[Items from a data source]
# # # # #
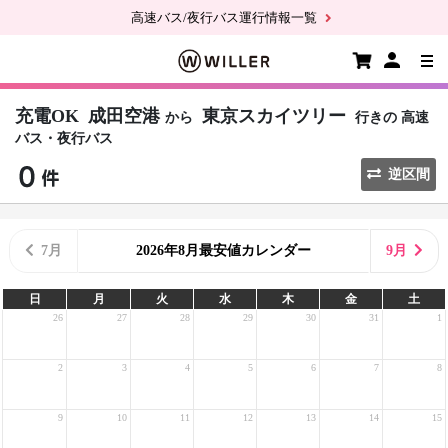
高速バス/夜行バス運行情報一覧
充電OK
成田空港
東京スカイツリー
から
行きの
高速
バス・夜行バス
逆区間
7月
2026年8月最安値カレンダー
9月
日
月
火
水
木
金
土
26
27
28
29
30
31
1
2
3
4
5
6
7
8
9
10
11
12
13
14
15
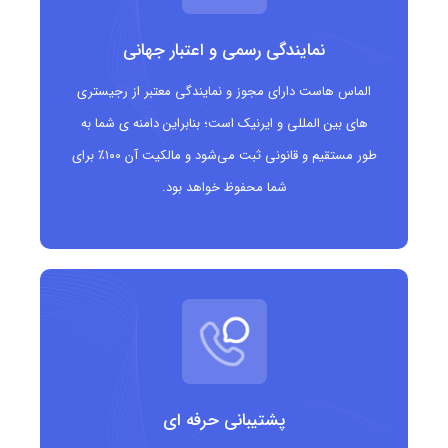
مرجع ثبت: IEDR (IE Domain Registry)، نهاد رسمی مدیریت
نمایندگی رسمی و اعتبار جهانی
دامنه‌های اینترنتی ایرلند
الماس هاست دارای مجوز و نمایندگی معتبر از رجیستری
مزایای دامنه .ie
های بین المللی و ایرنیک است؛ بنابراین دامنه ی شما به
طور مستقیم و قانونی ثبت می‌شود و مالکیت آن ۱۰۰٪ برای
اعتبار بالا در بازار ایرلند: دامنه‌ای شناخته‌شده و مورد اعتماد در ایرلند
شما محفوظ خواهد بود.
است.
ارتباط قوی با هویت محلی: مناسب برای کسب‌وکارها و اشخاصی
که به دنبال حضور رسمی و قابل اطمینان در ایرلند هستند.
امنیت و پایداری: فرایند ثبت با بررسی دقیق صورت می‌گیرد و باعث
افزایش امنیت دامنه‌ها می‌شود.
پشتیبانی حرفه ای
پشتیبانی از برندینگ محلی: دامنه‌ای کوتاه و معتبر برای توسعه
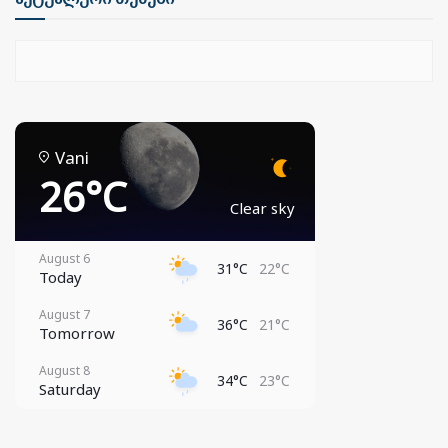
Vani
26°C
Clear sky
August 6
31°C
22°C
Today
August 7
36°C
21°C
Tomorrow
August 8
34°C
23°C
Saturday
August 9
27°C
23°C
Sunday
# # # # #
■ Your goal
Reproduce every entry above exactly, and omit the pictures.

■ Worked solution
高速バス/夜行バス運行情報一覧
充電OK
成田空港
東京スカイツリー
から
行きの
高速
バス・夜行バス
逆区間
7月
2026年8月最安値カレンダー
9月
日
月
火
水
木
金
土
26
27
28
29
30
31
1
2
3
4
5
6
7
8
9
10
11
12
13
14
15
مرجع ثبت: IEDR (IE Domain Registry)، نهاد رسمی مدیریت
نمایندگی رسمی و اعتبار جهانی
دامنه‌های اینترنتی ایرلند
الماس هاست دارای مجوز و نمایندگی معتبر از رجیستری
مزایای دامنه .ie
های بین المللی و ایرنیک است؛ بنابراین دامنه ی شما به
طور مستقیم و قانونی ثبت می‌شود و مالکیت آن ۱۰۰٪ برای
اعتبار بالا در بازار ایرلند: دامنه‌ای شناخته‌شده و مورد اعتماد در ایرلند
شما محفوظ خواهد بود.
است.
ارتباط قوی با هویت محلی: مناسب برای کسب‌وکارها و اشخاصی
که به دنبال حضور رسمی و قابل اطمینان در ایرلند هستند.
امنیت و پایداری: فرایند ثبت با بررسی دقیق صورت می‌گیرد و باعث
افزایش امنیت دامنه‌ها می‌شود.
پشتیبانی حرفه ای
پشتیبانی از برندینگ محلی: دامنه‌ای کوتاه و معتبر برای توسعه
Vani
26°C
Clear sky
August 6
31°C
22°C
Today
August 7
36°C
21°C
Tomorrow
August 8
34°C
23°C
Saturday
August 9
27°C
23°C
Sunday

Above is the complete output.